- Task statement
Could you report every line from the entries that includes the word "donation"?

-- Records for this task follows --

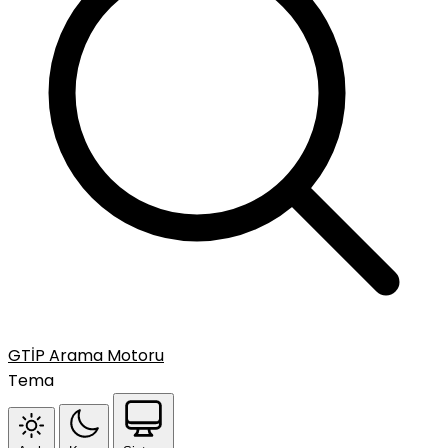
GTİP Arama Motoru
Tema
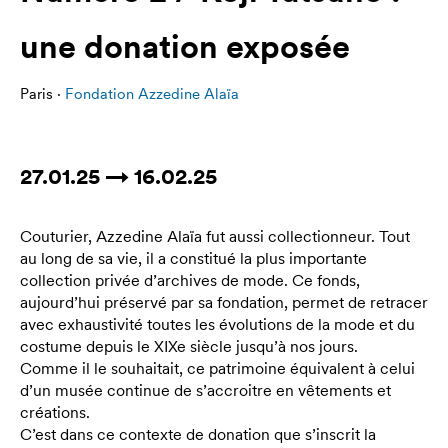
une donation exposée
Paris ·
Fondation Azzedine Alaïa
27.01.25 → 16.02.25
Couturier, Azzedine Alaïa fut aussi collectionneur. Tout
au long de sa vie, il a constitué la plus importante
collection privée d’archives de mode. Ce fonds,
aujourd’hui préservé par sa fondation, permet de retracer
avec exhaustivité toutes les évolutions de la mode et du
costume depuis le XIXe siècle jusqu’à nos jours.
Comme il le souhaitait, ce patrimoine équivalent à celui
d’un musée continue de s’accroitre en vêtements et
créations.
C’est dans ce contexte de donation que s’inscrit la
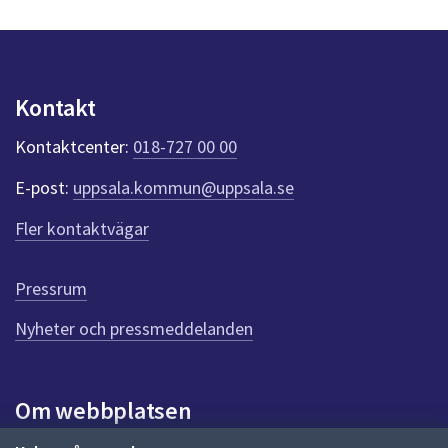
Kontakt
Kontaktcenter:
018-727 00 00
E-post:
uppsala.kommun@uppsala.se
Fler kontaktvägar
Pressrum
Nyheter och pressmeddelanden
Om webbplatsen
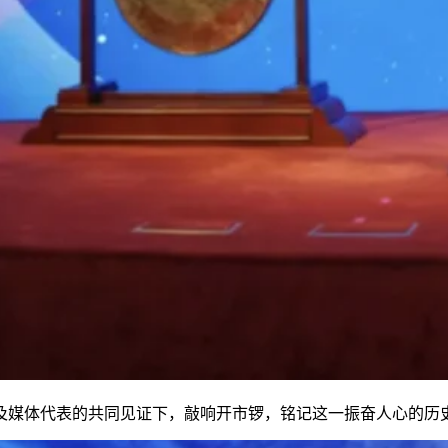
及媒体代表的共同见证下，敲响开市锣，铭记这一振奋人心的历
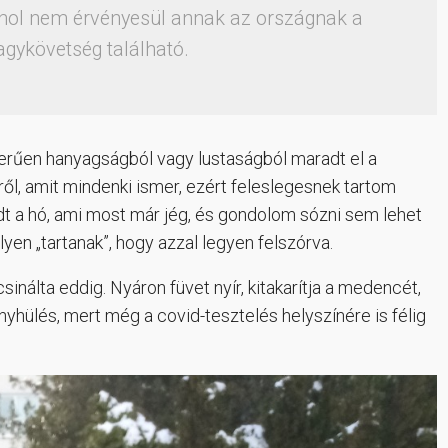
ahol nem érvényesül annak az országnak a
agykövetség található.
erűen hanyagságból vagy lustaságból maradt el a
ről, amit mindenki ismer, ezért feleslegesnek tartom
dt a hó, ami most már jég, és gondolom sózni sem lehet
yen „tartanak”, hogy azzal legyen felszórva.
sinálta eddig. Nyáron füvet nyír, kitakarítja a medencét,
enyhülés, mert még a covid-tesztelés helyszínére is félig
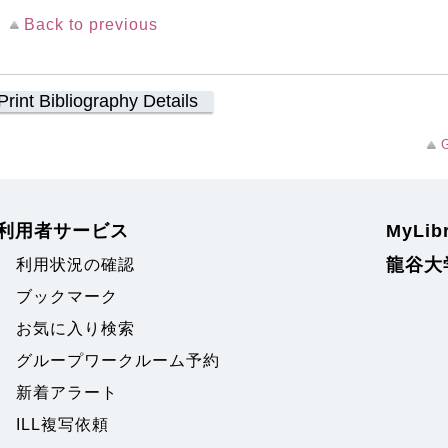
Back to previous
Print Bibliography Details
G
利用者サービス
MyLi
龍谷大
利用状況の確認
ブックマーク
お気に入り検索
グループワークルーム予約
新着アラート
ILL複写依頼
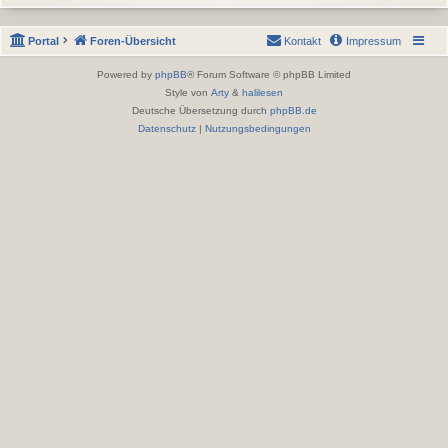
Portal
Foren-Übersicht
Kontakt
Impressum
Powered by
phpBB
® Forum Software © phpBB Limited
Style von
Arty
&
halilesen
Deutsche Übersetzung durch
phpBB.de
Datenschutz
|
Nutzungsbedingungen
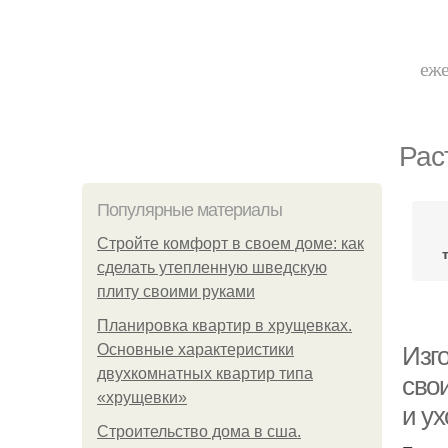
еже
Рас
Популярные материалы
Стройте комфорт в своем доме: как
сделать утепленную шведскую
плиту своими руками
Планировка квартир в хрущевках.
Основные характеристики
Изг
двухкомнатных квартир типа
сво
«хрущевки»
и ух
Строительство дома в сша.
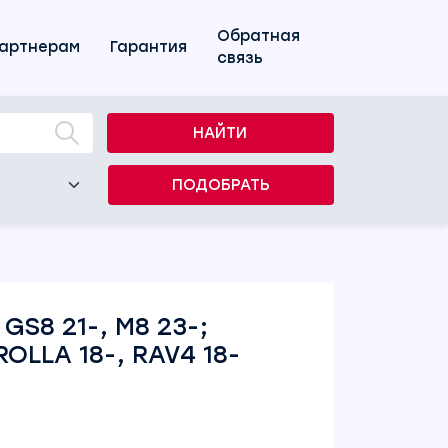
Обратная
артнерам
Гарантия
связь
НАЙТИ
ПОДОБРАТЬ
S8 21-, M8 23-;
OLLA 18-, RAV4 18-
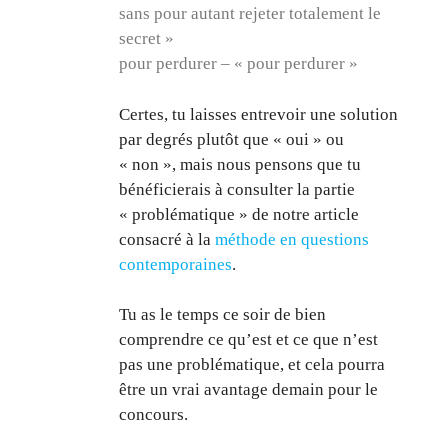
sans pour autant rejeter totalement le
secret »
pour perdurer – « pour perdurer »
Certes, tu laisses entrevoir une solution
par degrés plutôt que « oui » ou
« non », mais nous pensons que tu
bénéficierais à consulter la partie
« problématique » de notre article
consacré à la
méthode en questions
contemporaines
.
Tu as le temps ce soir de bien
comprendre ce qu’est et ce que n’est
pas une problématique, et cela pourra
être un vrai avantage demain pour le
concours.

-- Records for this task concluded --

- Answer for the task
une donation exposée
C’est dans ce contexte de donation que s’inscrit la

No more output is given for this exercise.